• **WHAT YOU NEED TO DO**:
A stretch of the entries below is to be set down exactly, running from the line with "What do you" through the line with "pyautogui.click(x=<x>, y=<y>)", both included, and no other line.

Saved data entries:
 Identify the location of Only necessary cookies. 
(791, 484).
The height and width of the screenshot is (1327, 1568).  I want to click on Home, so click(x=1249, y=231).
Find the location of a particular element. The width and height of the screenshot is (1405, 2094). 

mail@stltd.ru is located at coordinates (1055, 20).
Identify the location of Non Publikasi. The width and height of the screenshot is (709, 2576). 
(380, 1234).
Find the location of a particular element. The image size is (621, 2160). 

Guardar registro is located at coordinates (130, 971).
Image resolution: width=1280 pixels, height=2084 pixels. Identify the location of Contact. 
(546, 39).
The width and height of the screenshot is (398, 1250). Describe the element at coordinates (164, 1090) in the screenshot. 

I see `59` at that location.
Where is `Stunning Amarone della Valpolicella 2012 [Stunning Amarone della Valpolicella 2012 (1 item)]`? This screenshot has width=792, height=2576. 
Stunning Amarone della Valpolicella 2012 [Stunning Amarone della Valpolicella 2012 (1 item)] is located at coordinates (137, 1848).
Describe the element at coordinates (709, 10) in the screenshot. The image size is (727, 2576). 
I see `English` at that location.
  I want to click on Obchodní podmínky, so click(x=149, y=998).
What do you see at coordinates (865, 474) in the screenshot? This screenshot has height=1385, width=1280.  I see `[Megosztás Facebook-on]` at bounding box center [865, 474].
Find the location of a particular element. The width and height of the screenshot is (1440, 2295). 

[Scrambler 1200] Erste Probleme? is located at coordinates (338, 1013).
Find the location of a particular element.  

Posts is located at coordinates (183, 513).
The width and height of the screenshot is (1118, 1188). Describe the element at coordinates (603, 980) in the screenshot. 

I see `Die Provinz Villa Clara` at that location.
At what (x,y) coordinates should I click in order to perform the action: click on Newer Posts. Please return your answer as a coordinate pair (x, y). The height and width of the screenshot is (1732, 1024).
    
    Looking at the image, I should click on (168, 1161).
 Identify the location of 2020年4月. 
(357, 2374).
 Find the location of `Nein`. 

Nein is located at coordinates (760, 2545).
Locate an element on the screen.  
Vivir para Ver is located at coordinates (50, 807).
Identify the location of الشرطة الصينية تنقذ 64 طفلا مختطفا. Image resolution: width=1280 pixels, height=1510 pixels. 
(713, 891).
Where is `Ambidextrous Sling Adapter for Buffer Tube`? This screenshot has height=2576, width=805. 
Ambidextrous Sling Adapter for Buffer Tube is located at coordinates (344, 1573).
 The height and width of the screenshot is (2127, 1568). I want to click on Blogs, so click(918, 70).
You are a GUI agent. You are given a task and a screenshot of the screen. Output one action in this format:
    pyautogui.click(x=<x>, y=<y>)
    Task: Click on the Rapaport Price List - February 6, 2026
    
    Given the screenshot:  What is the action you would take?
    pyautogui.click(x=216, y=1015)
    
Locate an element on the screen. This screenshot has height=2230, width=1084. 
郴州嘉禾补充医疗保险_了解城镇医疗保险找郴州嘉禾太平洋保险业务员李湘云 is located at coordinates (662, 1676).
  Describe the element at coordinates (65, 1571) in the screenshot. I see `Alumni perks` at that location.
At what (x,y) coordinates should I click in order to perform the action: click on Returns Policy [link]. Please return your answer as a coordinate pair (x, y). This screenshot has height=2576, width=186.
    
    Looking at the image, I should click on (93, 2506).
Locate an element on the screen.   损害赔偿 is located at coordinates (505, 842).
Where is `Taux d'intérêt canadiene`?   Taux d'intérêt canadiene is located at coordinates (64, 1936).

• **COMPLETED EXERCISE**:
What do you see at coordinates (865, 474) in the screenshot? This screenshot has height=1385, width=1280.  I see `[Megosztás Facebook-on]` at bounding box center [865, 474].
Find the location of a particular element. The width and height of the screenshot is (1440, 2295). 

[Scrambler 1200] Erste Probleme? is located at coordinates (338, 1013).
Find the location of a particular element.  

Posts is located at coordinates (183, 513).
The width and height of the screenshot is (1118, 1188). Describe the element at coordinates (603, 980) in the screenshot. 

I see `Die Provinz Villa Clara` at that location.
At what (x,y) coordinates should I click in order to perform the action: click on Newer Posts. Please return your answer as a coordinate pair (x, y). The height and width of the screenshot is (1732, 1024).
    
    Looking at the image, I should click on (168, 1161).
 Identify the location of 2020年4月. 
(357, 2374).
 Find the location of `Nein`. 

Nein is located at coordinates (760, 2545).
Locate an element on the screen.  
Vivir para Ver is located at coordinates (50, 807).
Identify the location of الشرطة الصينية تنقذ 64 طفلا مختطفا. Image resolution: width=1280 pixels, height=1510 pixels. 
(713, 891).
Where is `Ambidextrous Sling Adapter for Buffer Tube`? This screenshot has height=2576, width=805. 
Ambidextrous Sling Adapter for Buffer Tube is located at coordinates (344, 1573).
 The height and width of the screenshot is (2127, 1568). I want to click on Blogs, so click(918, 70).
You are a GUI agent. You are given a task and a screenshot of the screen. Output one action in this format:
    pyautogui.click(x=<x>, y=<y>)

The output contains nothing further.